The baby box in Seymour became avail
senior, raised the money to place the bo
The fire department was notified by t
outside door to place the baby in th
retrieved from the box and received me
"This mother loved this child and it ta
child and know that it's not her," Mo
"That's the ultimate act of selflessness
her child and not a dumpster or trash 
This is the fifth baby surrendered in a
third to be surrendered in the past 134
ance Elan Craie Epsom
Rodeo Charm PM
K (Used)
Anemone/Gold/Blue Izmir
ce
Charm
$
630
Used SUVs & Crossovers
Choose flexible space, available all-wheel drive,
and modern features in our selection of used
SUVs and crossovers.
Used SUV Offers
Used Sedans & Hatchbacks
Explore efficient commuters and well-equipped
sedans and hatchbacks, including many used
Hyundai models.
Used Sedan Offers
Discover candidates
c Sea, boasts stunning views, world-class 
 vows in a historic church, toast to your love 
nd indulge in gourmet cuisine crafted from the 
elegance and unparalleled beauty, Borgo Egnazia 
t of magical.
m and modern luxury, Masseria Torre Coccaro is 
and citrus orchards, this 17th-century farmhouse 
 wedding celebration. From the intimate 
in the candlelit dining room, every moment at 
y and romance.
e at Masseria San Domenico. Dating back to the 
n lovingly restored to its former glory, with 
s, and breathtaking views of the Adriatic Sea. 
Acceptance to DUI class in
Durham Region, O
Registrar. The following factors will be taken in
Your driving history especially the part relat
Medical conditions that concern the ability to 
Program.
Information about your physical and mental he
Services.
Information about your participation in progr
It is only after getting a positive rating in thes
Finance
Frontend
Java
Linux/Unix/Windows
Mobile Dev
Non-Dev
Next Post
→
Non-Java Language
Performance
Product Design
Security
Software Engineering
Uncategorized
==
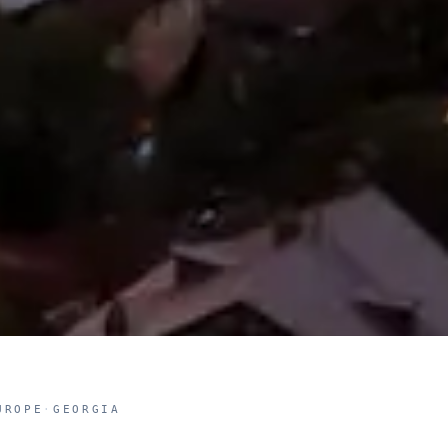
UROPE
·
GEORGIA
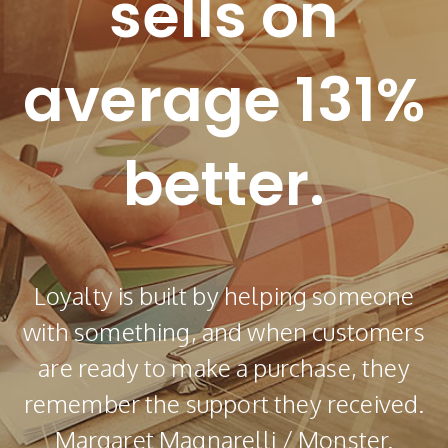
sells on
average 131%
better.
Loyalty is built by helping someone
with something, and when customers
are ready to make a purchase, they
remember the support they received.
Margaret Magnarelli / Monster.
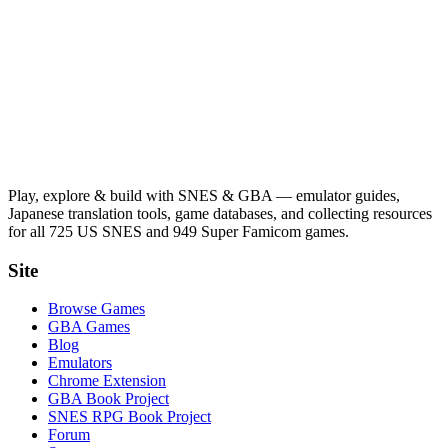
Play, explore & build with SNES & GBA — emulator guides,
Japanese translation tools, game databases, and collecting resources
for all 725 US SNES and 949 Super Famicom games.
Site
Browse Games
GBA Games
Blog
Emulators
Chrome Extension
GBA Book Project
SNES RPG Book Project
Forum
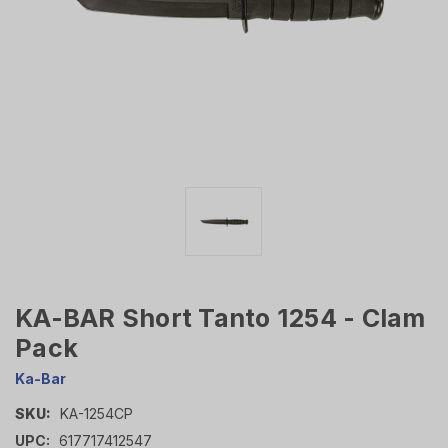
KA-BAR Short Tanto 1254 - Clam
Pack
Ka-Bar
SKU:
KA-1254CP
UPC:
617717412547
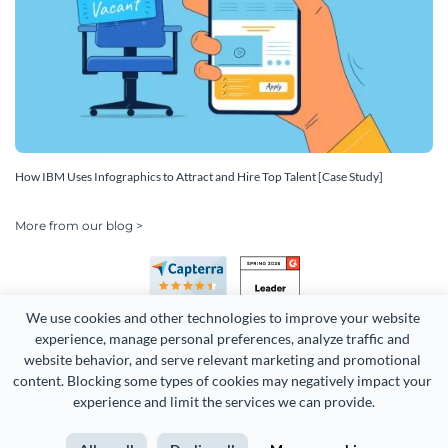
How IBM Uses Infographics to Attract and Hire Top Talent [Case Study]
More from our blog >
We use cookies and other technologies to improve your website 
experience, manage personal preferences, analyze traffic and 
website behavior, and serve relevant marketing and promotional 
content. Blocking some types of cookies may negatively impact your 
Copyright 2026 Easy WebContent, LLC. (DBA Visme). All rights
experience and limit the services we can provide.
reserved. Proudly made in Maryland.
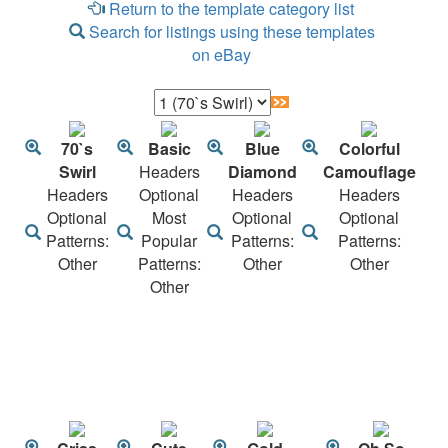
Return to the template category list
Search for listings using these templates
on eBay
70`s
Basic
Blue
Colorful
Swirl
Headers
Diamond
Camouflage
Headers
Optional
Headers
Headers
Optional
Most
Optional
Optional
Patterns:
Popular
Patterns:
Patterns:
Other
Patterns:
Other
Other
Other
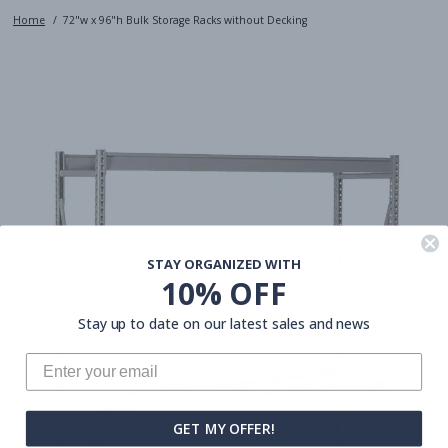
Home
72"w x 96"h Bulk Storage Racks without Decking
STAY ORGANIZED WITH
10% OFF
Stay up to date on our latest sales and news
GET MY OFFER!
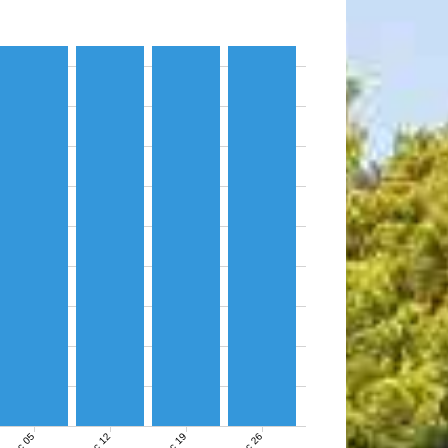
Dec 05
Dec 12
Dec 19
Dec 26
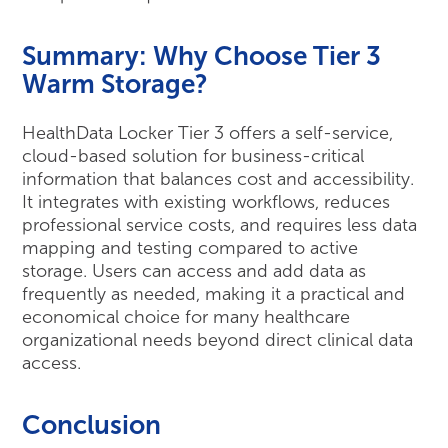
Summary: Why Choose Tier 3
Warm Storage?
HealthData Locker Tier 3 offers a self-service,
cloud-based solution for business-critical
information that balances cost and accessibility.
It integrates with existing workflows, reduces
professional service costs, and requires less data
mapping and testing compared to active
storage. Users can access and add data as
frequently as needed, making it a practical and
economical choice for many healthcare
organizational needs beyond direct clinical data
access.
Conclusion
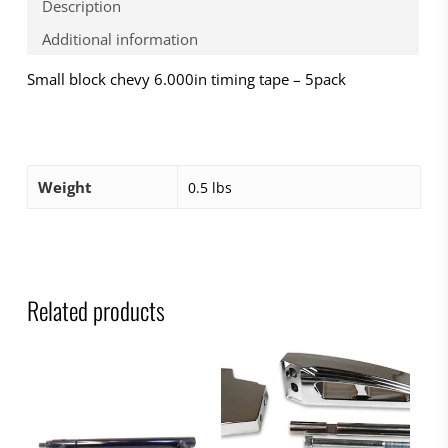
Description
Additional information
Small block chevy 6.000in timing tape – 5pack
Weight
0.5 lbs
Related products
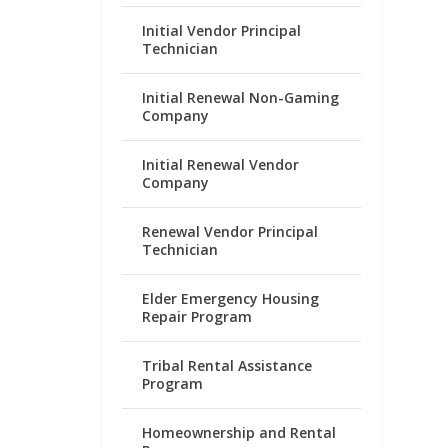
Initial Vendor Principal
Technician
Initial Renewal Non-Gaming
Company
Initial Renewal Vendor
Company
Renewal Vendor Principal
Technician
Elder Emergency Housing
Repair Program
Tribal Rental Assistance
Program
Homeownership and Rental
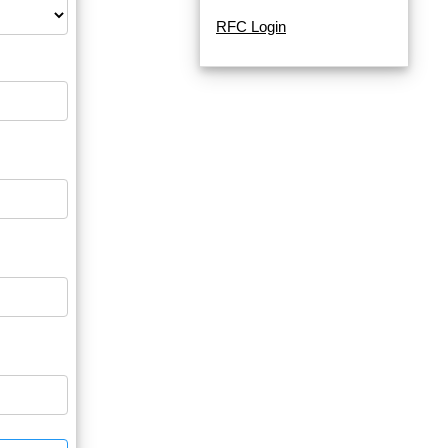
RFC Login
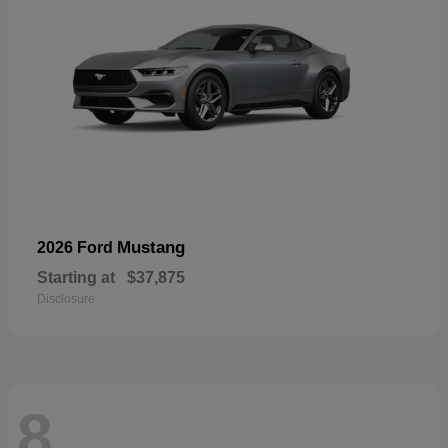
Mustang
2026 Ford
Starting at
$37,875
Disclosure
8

WHAT THE TASK ASKS:
Select every line above that contains the word "Masseria", and copy it.

RESPONSE BELOW:
m and modern luxury, Masseria Torre Coccaro is 
e at Masseria San Domenico. Dating back to the 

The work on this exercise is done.